[Stored data]
# # # # #

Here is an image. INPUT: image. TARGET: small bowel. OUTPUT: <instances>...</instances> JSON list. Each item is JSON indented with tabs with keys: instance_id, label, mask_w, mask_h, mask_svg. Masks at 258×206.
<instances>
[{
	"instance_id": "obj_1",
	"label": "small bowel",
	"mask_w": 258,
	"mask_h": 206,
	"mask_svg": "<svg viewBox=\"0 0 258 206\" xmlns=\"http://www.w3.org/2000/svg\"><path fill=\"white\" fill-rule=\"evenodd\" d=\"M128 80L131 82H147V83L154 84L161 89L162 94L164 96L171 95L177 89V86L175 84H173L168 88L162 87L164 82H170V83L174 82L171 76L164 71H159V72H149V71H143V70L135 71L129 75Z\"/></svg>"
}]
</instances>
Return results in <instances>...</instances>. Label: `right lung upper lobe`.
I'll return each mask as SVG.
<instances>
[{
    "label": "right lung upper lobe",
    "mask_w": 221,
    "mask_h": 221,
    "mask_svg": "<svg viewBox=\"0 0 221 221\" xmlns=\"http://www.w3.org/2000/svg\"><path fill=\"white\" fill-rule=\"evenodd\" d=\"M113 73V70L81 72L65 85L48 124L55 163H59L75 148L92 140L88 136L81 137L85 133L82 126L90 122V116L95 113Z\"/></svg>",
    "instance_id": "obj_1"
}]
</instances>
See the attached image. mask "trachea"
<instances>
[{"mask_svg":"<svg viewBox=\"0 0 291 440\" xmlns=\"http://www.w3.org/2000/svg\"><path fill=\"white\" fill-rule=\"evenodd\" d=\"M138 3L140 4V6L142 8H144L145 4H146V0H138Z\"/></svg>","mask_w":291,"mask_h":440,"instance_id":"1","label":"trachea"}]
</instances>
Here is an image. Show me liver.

# # # # #

• _DESCRIPTION OF THE TASK_: Every entry, from the first line to the last, should be retyped exactly.

• _RESULT OF THE TASK_:
Here is an image. INPUT: image. TARGET: small bowel. OUTPUT: <instances>...</instances> JSON list. Each item is JSON indented with tabs with keys: instance_id, label, mask_w, mask_h, mask_svg. Masks at 258×206.
<instances>
[{
	"instance_id": "obj_1",
	"label": "small bowel",
	"mask_w": 258,
	"mask_h": 206,
	"mask_svg": "<svg viewBox=\"0 0 258 206\" xmlns=\"http://www.w3.org/2000/svg\"><path fill=\"white\" fill-rule=\"evenodd\" d=\"M128 80L131 82H147V83L154 84L161 89L162 94L164 96L171 95L177 89V86L175 84H173L168 88L162 87L164 82H170V83L174 82L171 76L164 71H159V72H149V71H143V70L135 71L129 75Z\"/></svg>"
}]
</instances>
Return results in <instances>...</instances>. Label: `right lung upper lobe`.
I'll return each mask as SVG.
<instances>
[{
    "label": "right lung upper lobe",
    "mask_w": 221,
    "mask_h": 221,
    "mask_svg": "<svg viewBox=\"0 0 221 221\" xmlns=\"http://www.w3.org/2000/svg\"><path fill=\"white\" fill-rule=\"evenodd\" d=\"M113 73V70L81 72L65 85L48 124L55 163H59L75 148L92 140L88 136L81 137L85 133L82 126L90 122V116L95 113Z\"/></svg>",
    "instance_id": "obj_1"
}]
</instances>
See the attached image. mask "trachea"
<instances>
[{"mask_svg":"<svg viewBox=\"0 0 291 440\" xmlns=\"http://www.w3.org/2000/svg\"><path fill=\"white\" fill-rule=\"evenodd\" d=\"M138 3L140 4V6L142 8H144L145 4H146V0H138Z\"/></svg>","mask_w":291,"mask_h":440,"instance_id":"1","label":"trachea"}]
</instances>
Here is an image. Show me liver.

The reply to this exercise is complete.